Your answer must be one number: the count of lines below that include "الجهراء".

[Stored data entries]
>>>>
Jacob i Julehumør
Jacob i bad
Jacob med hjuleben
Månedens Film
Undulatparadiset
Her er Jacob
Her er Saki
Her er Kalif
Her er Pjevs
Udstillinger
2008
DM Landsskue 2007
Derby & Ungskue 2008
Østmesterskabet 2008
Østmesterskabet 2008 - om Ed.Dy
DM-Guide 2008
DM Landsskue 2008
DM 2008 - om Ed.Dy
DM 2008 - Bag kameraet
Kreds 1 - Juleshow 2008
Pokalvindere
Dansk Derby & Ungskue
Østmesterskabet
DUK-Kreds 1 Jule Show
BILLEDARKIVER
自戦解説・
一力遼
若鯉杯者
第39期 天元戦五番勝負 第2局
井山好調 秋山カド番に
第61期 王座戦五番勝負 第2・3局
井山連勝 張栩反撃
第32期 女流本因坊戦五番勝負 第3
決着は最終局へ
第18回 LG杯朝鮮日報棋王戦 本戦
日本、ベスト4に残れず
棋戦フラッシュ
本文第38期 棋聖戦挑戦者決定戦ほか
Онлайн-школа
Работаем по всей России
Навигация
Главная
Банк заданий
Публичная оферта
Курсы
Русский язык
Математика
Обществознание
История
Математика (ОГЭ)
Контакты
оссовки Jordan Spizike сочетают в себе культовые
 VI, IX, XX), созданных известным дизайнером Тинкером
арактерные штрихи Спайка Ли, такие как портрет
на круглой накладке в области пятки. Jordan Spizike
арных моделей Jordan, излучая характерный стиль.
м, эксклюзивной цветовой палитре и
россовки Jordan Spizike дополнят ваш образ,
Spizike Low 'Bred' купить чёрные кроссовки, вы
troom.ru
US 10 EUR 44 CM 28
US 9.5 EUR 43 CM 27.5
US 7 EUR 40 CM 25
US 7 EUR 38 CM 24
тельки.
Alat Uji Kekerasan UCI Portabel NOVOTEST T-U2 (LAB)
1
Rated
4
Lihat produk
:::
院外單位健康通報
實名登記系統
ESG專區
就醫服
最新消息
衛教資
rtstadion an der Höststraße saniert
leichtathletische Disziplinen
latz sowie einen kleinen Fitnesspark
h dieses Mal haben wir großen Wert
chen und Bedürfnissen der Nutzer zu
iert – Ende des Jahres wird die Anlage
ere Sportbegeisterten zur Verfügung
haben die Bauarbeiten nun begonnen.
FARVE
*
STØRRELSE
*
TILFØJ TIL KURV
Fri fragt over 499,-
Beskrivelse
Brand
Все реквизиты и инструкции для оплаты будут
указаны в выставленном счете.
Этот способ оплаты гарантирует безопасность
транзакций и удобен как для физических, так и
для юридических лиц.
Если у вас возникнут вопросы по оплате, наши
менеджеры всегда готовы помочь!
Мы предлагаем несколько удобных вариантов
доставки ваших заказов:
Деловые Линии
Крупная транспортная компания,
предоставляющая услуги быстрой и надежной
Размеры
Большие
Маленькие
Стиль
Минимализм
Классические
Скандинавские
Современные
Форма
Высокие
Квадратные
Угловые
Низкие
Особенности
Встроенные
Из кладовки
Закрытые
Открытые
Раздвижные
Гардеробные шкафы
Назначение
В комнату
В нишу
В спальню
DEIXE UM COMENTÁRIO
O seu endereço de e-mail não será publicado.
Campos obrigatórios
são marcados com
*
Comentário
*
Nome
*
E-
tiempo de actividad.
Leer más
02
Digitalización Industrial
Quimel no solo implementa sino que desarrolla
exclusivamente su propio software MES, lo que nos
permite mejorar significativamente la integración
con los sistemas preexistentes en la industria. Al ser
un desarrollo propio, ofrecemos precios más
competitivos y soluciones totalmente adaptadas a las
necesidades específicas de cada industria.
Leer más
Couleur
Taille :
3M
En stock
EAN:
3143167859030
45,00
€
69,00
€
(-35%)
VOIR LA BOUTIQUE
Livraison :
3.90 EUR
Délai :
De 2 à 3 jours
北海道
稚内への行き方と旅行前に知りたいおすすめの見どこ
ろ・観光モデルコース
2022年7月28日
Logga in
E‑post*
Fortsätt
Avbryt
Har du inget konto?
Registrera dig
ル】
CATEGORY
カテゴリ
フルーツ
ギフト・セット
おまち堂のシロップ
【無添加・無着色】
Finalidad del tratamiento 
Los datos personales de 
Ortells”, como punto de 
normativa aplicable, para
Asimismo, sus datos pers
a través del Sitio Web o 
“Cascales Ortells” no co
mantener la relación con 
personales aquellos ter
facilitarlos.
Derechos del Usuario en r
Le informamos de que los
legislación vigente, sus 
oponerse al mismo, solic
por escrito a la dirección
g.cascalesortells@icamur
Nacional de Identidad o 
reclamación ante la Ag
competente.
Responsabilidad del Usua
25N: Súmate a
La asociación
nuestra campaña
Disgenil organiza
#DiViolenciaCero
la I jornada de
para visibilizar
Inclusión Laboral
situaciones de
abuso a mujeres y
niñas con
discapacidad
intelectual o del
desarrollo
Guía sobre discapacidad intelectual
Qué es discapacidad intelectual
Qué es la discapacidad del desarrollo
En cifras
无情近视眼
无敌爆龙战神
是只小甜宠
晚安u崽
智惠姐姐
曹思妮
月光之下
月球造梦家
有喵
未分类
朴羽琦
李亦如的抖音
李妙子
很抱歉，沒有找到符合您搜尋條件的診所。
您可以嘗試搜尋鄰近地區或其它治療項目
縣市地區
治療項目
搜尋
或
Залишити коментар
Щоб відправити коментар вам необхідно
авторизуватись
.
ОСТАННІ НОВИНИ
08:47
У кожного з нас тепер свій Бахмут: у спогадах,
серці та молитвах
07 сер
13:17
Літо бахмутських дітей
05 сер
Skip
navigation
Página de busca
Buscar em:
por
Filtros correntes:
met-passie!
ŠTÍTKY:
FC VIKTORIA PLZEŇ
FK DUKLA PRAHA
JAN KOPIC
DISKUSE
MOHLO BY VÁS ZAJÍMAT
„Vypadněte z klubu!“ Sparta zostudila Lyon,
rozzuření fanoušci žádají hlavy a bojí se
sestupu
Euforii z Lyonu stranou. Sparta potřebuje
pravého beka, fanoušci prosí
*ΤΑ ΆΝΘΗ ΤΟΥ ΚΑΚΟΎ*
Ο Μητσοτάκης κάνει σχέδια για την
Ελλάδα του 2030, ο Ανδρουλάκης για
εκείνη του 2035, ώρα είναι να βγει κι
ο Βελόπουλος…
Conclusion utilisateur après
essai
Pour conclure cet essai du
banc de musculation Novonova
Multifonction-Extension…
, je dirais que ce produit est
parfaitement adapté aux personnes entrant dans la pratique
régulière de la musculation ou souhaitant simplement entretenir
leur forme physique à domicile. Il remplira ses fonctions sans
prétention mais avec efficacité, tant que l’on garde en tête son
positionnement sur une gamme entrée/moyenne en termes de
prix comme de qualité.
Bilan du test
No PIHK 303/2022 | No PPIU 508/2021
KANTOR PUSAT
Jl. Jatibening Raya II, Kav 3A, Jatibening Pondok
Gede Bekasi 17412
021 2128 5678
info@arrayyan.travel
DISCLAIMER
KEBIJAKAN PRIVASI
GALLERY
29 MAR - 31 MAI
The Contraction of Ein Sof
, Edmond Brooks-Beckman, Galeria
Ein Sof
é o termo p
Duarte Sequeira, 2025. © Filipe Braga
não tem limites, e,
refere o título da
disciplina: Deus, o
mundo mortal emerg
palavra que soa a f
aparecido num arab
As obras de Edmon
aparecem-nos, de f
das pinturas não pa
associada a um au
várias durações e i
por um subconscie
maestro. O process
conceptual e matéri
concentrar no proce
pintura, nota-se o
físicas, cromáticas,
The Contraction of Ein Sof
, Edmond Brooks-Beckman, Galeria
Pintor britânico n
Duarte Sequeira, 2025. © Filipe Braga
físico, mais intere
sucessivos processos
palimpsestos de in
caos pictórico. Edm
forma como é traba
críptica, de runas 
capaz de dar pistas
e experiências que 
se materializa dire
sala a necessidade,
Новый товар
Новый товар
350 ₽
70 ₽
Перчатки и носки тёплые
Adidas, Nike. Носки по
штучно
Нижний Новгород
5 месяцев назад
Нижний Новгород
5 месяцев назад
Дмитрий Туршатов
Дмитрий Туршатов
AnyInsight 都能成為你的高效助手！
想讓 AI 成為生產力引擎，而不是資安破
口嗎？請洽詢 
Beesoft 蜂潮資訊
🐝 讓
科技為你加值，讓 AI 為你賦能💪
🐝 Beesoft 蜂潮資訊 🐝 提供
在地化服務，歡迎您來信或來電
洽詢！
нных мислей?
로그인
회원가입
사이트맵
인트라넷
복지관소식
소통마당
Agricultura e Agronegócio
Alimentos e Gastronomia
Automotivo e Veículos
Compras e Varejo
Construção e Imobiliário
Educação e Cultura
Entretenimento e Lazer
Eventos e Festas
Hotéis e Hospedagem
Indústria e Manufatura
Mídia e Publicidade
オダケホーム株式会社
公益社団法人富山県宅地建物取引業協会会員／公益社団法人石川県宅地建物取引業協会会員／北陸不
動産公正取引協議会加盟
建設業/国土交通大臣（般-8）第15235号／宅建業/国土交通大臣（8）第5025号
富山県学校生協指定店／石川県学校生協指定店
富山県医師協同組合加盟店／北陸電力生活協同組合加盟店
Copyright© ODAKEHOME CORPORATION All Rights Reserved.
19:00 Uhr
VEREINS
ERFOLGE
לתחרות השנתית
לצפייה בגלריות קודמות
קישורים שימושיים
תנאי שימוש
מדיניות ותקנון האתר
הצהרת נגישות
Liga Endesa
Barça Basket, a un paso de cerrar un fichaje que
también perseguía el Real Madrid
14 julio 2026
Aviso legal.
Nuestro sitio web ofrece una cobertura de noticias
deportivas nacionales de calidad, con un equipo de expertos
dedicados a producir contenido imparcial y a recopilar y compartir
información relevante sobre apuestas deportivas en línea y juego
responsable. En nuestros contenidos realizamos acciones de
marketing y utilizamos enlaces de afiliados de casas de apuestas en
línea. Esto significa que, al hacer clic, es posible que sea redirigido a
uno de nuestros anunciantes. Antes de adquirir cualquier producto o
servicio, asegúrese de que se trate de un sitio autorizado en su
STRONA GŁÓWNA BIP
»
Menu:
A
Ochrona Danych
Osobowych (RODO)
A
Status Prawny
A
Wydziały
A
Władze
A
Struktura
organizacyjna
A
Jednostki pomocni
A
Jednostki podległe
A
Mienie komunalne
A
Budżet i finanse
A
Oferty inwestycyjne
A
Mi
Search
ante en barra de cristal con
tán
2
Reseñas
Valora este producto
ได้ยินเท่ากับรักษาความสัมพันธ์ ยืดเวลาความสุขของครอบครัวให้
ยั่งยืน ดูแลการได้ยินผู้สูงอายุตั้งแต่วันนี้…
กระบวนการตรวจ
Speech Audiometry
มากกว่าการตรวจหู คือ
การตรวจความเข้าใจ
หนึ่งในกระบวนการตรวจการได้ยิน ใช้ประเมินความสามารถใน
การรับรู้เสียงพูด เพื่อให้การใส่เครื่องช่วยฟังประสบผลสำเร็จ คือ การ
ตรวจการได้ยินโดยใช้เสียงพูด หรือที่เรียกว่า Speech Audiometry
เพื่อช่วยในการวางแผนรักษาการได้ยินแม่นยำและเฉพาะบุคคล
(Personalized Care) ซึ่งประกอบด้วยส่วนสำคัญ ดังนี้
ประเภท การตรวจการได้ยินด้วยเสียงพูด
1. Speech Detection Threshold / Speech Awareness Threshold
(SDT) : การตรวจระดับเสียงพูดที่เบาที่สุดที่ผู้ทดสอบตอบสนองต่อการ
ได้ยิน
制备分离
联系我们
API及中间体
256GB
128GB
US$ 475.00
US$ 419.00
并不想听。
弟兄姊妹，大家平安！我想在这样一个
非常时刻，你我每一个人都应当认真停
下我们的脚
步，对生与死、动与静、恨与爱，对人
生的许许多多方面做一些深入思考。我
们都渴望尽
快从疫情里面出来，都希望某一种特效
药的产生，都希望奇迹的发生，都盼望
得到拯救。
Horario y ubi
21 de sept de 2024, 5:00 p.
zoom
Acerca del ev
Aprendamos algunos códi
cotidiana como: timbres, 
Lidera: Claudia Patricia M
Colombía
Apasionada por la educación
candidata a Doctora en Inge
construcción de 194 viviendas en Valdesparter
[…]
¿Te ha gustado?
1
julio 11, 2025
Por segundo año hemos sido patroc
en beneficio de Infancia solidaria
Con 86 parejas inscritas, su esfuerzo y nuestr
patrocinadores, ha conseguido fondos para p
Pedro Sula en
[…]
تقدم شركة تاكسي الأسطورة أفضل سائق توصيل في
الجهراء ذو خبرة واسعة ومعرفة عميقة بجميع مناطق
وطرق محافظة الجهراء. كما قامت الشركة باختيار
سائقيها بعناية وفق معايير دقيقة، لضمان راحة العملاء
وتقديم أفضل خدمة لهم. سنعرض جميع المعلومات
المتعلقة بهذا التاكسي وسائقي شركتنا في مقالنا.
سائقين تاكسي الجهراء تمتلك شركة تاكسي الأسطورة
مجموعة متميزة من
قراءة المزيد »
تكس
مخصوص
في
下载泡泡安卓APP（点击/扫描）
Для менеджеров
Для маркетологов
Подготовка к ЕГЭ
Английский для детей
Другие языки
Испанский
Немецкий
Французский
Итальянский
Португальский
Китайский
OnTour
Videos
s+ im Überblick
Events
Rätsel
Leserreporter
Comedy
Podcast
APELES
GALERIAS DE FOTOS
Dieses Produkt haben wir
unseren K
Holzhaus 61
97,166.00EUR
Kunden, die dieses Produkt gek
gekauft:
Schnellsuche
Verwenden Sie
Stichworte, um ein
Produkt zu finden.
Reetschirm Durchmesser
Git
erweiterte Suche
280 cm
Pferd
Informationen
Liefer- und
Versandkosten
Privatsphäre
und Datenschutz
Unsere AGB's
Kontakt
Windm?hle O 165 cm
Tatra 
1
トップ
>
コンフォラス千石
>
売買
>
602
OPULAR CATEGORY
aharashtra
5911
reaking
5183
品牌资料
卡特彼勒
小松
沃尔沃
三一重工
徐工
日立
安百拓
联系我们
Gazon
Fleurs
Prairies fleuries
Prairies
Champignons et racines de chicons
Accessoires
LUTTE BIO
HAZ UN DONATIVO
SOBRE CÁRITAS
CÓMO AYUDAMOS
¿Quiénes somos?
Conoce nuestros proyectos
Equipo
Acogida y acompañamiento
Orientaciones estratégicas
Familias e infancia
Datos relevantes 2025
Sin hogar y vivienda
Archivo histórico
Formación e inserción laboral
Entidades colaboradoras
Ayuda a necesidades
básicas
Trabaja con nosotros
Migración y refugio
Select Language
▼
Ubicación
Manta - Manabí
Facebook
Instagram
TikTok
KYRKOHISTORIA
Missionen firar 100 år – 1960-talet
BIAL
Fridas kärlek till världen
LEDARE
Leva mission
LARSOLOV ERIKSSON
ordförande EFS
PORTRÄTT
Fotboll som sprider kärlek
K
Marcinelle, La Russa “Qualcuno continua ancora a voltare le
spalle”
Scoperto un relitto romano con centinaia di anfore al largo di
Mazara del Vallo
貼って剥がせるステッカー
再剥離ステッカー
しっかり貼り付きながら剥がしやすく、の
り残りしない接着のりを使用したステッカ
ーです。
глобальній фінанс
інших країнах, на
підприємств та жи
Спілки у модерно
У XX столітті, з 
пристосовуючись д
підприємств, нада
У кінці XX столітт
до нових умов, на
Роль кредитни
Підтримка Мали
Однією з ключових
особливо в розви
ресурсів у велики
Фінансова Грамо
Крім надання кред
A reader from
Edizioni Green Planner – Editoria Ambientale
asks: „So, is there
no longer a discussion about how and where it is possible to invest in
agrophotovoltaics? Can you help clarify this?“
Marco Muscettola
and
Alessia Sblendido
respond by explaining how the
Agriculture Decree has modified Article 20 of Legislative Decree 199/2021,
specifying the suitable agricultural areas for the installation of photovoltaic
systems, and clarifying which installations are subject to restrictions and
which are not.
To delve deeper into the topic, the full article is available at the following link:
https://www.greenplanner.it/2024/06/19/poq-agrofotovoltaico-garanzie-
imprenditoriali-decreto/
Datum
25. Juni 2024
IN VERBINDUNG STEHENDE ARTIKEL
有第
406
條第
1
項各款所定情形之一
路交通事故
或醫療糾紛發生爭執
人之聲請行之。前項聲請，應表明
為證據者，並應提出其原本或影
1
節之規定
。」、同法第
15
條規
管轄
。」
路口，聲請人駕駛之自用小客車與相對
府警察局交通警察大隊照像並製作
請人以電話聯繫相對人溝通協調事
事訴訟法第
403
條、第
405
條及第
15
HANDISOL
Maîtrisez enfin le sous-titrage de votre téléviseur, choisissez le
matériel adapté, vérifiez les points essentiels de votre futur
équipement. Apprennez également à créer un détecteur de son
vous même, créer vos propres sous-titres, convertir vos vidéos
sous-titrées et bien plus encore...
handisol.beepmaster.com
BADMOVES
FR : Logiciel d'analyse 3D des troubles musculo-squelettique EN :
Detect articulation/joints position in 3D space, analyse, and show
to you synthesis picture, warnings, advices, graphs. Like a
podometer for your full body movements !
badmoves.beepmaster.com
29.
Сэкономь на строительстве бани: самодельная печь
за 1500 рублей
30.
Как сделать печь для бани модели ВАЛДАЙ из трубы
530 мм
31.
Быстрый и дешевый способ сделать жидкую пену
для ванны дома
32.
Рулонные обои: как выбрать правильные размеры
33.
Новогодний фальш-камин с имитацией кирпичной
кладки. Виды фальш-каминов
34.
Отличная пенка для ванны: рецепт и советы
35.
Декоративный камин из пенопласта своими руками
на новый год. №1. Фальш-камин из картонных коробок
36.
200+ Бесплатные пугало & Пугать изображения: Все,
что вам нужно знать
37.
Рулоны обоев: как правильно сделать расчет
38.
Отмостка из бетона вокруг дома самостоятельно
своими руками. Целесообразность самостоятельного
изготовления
<<<<
• **Exercise solution**
3